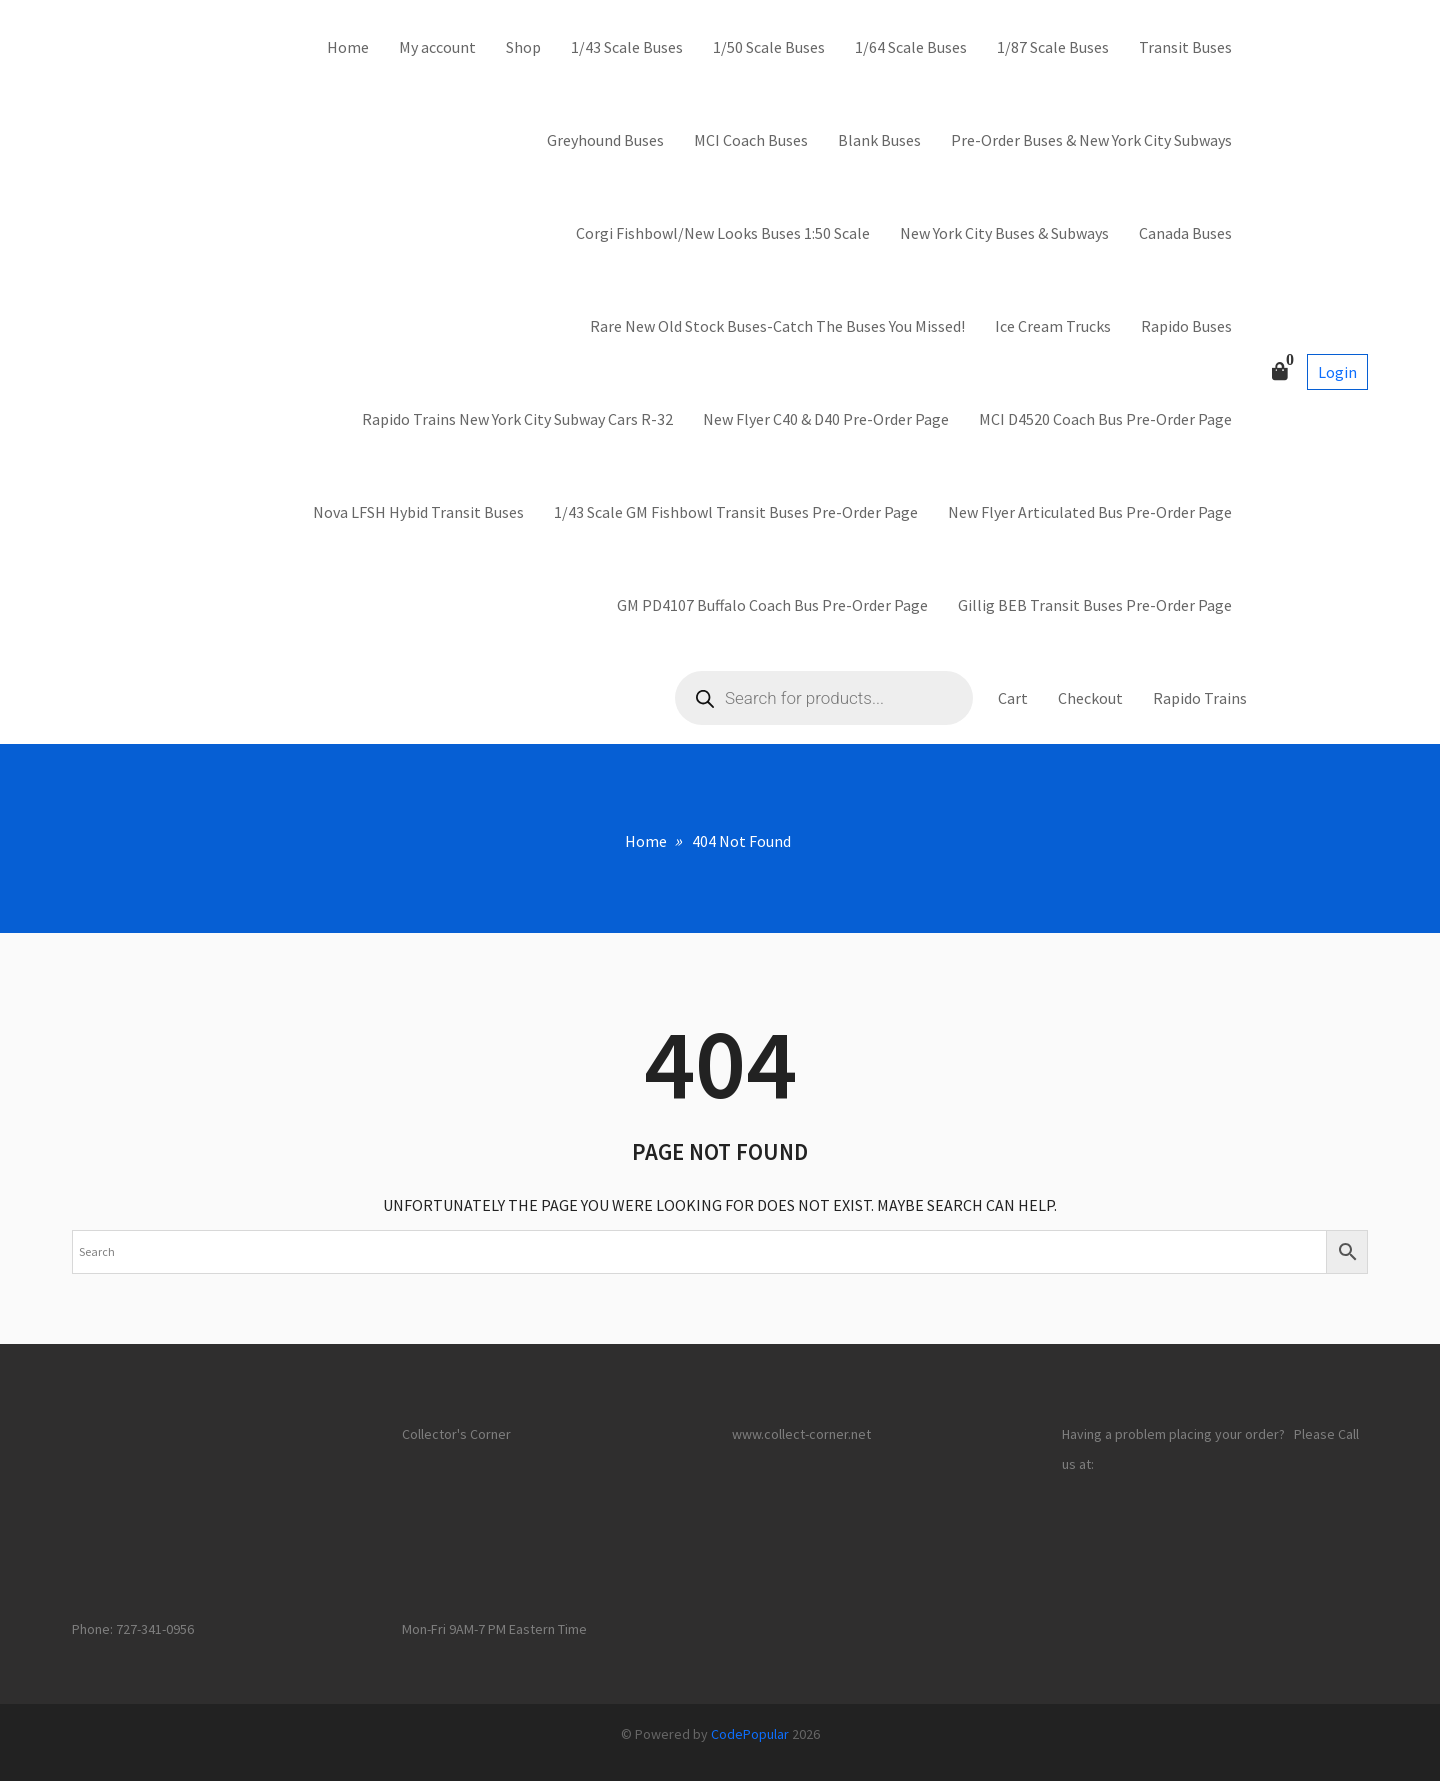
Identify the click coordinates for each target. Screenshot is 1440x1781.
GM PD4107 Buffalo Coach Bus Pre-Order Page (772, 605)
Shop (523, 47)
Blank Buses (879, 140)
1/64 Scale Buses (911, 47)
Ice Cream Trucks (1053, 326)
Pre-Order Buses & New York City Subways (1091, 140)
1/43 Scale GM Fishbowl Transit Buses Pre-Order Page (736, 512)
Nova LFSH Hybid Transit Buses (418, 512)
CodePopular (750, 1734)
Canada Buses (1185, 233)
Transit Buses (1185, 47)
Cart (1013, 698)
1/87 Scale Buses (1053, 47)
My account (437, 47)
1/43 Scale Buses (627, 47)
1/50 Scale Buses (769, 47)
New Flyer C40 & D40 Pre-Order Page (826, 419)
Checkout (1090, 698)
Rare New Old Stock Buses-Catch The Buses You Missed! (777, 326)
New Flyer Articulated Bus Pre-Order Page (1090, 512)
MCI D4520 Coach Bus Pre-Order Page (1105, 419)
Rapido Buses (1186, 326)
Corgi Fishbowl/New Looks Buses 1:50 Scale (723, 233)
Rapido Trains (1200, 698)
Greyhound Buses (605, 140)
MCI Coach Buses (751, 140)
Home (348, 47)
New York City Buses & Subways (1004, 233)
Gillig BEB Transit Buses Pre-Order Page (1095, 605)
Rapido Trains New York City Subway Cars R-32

═══

## Work to be completed
What is needed is each line from the records with the word "Transit" in it.

## Task answer
1/43 Scale GM Fishbowl Transit Buses Pre-Order Page (736, 512)
Nova LFSH Hybid Transit Buses (418, 512)
Transit Buses (1185, 47)
Gillig BEB Transit Buses Pre-Order Page (1095, 605)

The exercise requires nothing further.